Exercise material:

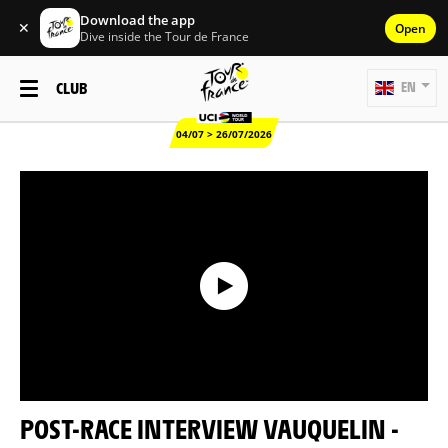
Download the app
✕
Open
Dive inside the Tour de France
CLUB
EN
04/07 > 26/07/2026
POST-RACE INTERVIEW VAUQUELIN -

Requirement: Keep each line of the records exactly as it is while transcribing them, but leave the images behind.

Your solution:
Download the app
✕
Open
Dive inside the Tour de France
CLUB
EN
04/07 > 26/07/2026
POST-RACE INTERVIEW VAUQUELIN -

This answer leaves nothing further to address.